It was less than a decade ago that a Republican Congressman aptly described the abdication of responsibility by Congress as
a 'deep shallow', and in the years since we have seen the exponential worsening - the echoes and repercussions, the reverberations and impact - manifest itself into a "new normal" and blueprint for intentional, intellectually vacuous unaccountability and relative inaction.
While the greatest threat to the functionality of government and continuance of democracy is, without question, the obstruction and planned execution of steadily encroaching sedition by the Republican party and their Tea Party ("Teahadist") wing of extremists, the Democrats aren't calling them out, confronting and countering them nearly as vehemently as they need to be. And for this, the nation - and the world - suffers.
The Democrats claim that they are the party of the people - equality for all, voting rights, jobs, sustainability, fighting for better/stronger regulations, social security and the safety net of social services like medicare, etc. But much of the verbiage amounts to nothing more than a platter heaped high with pat phrases for public distribution - tales told by idiots, full of sound and fury, signifying nothing.
And topped only by the ever-expanding lunacy of the Klu-Klucking Konservatives, who float conspiracy theories left and right upon seas of disingenuous disinformation.
As a result, we still find that the battles fought in the past are continuing, unabated but often unrecognized or unacknowledged, through the present and into the future, while regions of the world burn both figuratively and literally.
There's a term for that: hypocrisy.
The unsubtle tendency to intentionally misdirect, mislead, and propagandize isn't helping. The intentional, careful selection of words and phrases in the daily news stream is now on automatic, flowing effortlessly through deep channels of "newspeak" that reek of the decayed rot of
language as a control mechanism, only now it's portrayed far more effectively in words and pictures, video and sound bytes - a flash/bang, shock & awe spectacle of scintillating Michael Bay-like explosions at a dizzying rate.

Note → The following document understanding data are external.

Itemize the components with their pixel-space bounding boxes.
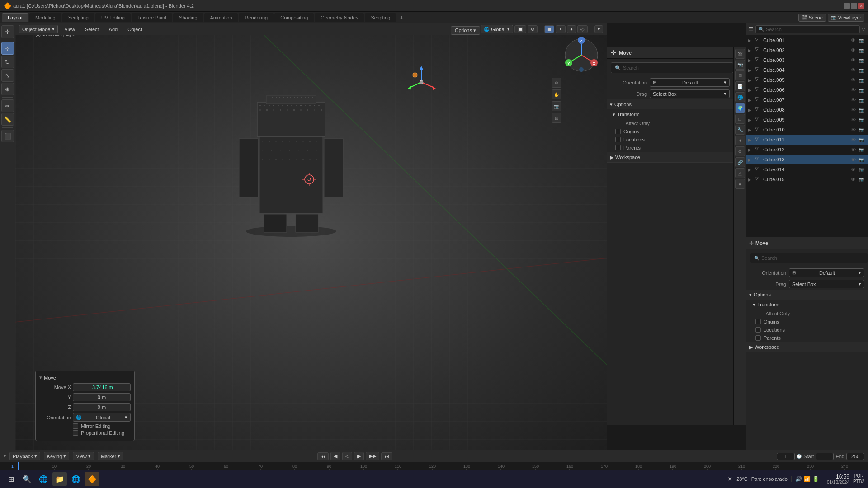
tool-rotate[interactable]: ↻ (1, 56, 14, 68)
scene-selector[interactable]: 🎬 Scene (798, 14, 826, 22)
camera-icon[interactable]: 📷 (552, 101, 561, 111)
playback-menu[interactable]: Playback ▾ (9, 452, 40, 460)
prop-tab-object-data[interactable]: △ (735, 168, 745, 178)
n-panel-search[interactable]: 🔍 Search (611, 62, 733, 73)
n-panel-drag-dropdown[interactable]: Select Box ▾ (650, 89, 730, 98)
prop-tab-view-layer[interactable]: 📑 (735, 81, 745, 91)
tool-annotate[interactable]: ✏ (1, 99, 14, 112)
properties-search[interactable]: 🔍 Search (750, 253, 868, 263)
orientation-dropdown[interactable]: 🌐 Global ▾ (73, 413, 131, 422)
props-parents-checkbox[interactable] (755, 335, 761, 341)
tab-animation[interactable]: Animation (204, 13, 238, 22)
minimize-button[interactable]: ─ (844, 3, 850, 9)
render-mode-xray[interactable]: ◎ (577, 25, 588, 33)
move-x-value[interactable]: -3.7416 m (73, 383, 131, 391)
battery-icon[interactable]: 🔋 (812, 476, 819, 482)
outliner-item-cube013[interactable]: ▶ ▽ Cube.013 👁 📷 (746, 155, 868, 164)
grid-icon[interactable]: ⊞ (552, 113, 561, 123)
timeline-collapse[interactable]: ▾ (4, 454, 6, 459)
options-button[interactable]: Options ▾ (451, 26, 480, 35)
blender-taskbar-icon[interactable]: 🔶 (85, 472, 99, 486)
prop-tab-particles[interactable]: ✦ (735, 136, 745, 145)
object-mode-dropdown[interactable]: Object Mode ▾ (19, 25, 58, 33)
outliner-item-cube008[interactable]: ▶ ▽ Cube.008 👁 📷 (746, 105, 868, 115)
props-options-title[interactable]: ▾ Options (746, 290, 868, 300)
move-z-value[interactable]: 0 m (73, 403, 131, 411)
render-mode-solid[interactable]: ◼ (544, 25, 554, 33)
filter-icon[interactable]: ▽ (862, 27, 865, 32)
end-frame-input[interactable]: 250 (846, 453, 864, 460)
outliner-search[interactable]: 🔍 Search (755, 25, 860, 33)
search-button[interactable]: 🔍 (20, 472, 34, 486)
origins-checkbox[interactable] (615, 129, 621, 134)
prop-tab-constraints[interactable]: 🔗 (735, 157, 745, 167)
outliner-item-cube002[interactable]: ▶ ▽ Cube.002 👁 📷 (746, 45, 868, 55)
tool-scale[interactable]: ⤡ (1, 69, 14, 82)
global-orientation-dropdown[interactable]: 🌐 Global ▾ (481, 25, 513, 33)
n-panel-workspace-title[interactable]: ▶ Workspace (607, 152, 733, 162)
tab-texture-paint[interactable]: Texture Paint (132, 13, 172, 22)
file-explorer-icon[interactable]: 📁 (52, 472, 67, 486)
outliner-item-cube012[interactable]: ▶ ▽ Cube.012 👁 📷 (746, 145, 868, 155)
outliner-item-cube015[interactable]: ▶ ▽ Cube.015 👁 📷 (746, 174, 868, 184)
current-frame-input[interactable]: 1 (777, 453, 795, 460)
prop-tab-modifier[interactable]: 🔧 (735, 125, 745, 135)
add-menu[interactable]: Add (105, 26, 122, 33)
props-drag-dropdown[interactable]: Select Box ▾ (789, 280, 864, 288)
marker-menu[interactable]: Marker ▾ (98, 452, 123, 460)
jump-start-button[interactable]: ⏮ (317, 452, 329, 460)
tab-layout[interactable]: Layout (2, 13, 28, 22)
task-view-button[interactable]: 🌐 (36, 472, 51, 486)
play-button[interactable]: ▶ (354, 452, 364, 460)
render-mode-rendered[interactable]: ● (567, 25, 576, 33)
tool-cursor[interactable]: ✛ (1, 25, 14, 38)
proportional-edit[interactable]: ⊙ (528, 25, 538, 33)
n-panel-transform-title[interactable]: ▾ Transform (610, 109, 731, 119)
outliner-item-cube005[interactable]: ▶ ▽ Cube.005 👁 📷 (746, 75, 868, 85)
outliner-item-cube006[interactable]: ▶ ▽ Cube.006 👁 📷 (746, 85, 868, 95)
tool-move[interactable]: ⊹ (1, 42, 14, 55)
prev-frame-button[interactable]: ◀ (330, 452, 340, 460)
browser-icon[interactable]: 🌐 (69, 472, 83, 486)
snap-toggle[interactable]: 🔲 (514, 25, 526, 33)
shading-options[interactable]: ▾ (594, 25, 603, 33)
outliner-item-cube011[interactable]: ▶ ▽ Cube.011 👁 📷 (746, 135, 868, 145)
props-locations-checkbox[interactable] (755, 327, 761, 333)
language-indicator[interactable]: POR PTB2 (853, 474, 864, 484)
n-panel-options-title[interactable]: ▾ Options (607, 99, 733, 109)
object-menu[interactable]: Object (124, 26, 146, 33)
props-orientation-dropdown[interactable]: ⊞ Default ▾ (789, 268, 864, 277)
add-workspace-button[interactable]: + (397, 13, 406, 22)
viewport-3d[interactable]: Object Mode ▾ View Select Add Object 🌐 G… (15, 23, 607, 450)
jump-end-button[interactable]: ⏭ (381, 452, 392, 460)
clock-display[interactable]: 16:59 01/12/2024 (827, 474, 849, 485)
proportional-editing-checkbox[interactable] (73, 430, 78, 436)
play-reverse-button[interactable]: ◁ (342, 452, 352, 460)
render-mode-material[interactable]: ⚬ (556, 25, 566, 33)
tool-measure[interactable]: 📏 (1, 113, 14, 126)
outliner-item-cube007[interactable]: ▶ ▽ Cube.007 👁 📷 (746, 95, 868, 105)
network-icon[interactable]: 🔊 (795, 476, 802, 482)
prop-tab-scene2[interactable]: 🌐 (735, 92, 745, 102)
zoom-to-fit-icon[interactable]: ⊕ (552, 78, 561, 88)
prop-tab-render[interactable]: 📷 (735, 60, 745, 70)
tab-compositing[interactable]: Compositing (274, 13, 314, 22)
next-frame-button[interactable]: ▶▶ (366, 452, 379, 460)
prop-tab-object[interactable]: □ (735, 114, 745, 124)
start-frame-input[interactable]: 1 (816, 453, 834, 460)
tab-modeling[interactable]: Modeling (29, 13, 61, 22)
outliner-item-cube010[interactable]: ▶ ▽ Cube.010 👁 📷 (746, 125, 868, 135)
prop-tab-physics[interactable]: ⚙ (735, 146, 745, 156)
props-transform-title[interactable]: ▾ Transform (750, 300, 864, 310)
tab-geometry-nodes[interactable]: Geometry Nodes (315, 13, 364, 22)
navigation-gizmo[interactable]: Z X Y (563, 37, 599, 73)
outliner-item-cube003[interactable]: ▶ ▽ Cube.003 👁 📷 (746, 55, 868, 65)
transform-gizmo[interactable] (403, 64, 439, 100)
maximize-button[interactable]: □ (851, 3, 857, 9)
tool-transform[interactable]: ⊕ (1, 83, 14, 95)
view-menu[interactable]: View (61, 26, 79, 33)
move-y-value[interactable]: 0 m (73, 393, 131, 401)
tab-rendering[interactable]: Rendering (239, 13, 274, 22)
tab-uv-editing[interactable]: UV Editing (95, 13, 131, 22)
tool-add-cube[interactable]: ⬛ (1, 130, 14, 142)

Complex concepts? Forget about 'em - if you can't put it on a bumper sticker, it's too complex for today's citizenry.
Apparently. But we are capable of doing more - that's what we show in this community all the time. And we need to catch those missing subtleties and broadcast them when we're able, lest we lose perspective and get lost in the efforts to reframe our conversations on the latest dissection of the latest subject, which may be simply a buried subtopic of a side thread that split off from a main topic long ago (i.e., a distraction from a foundational issue).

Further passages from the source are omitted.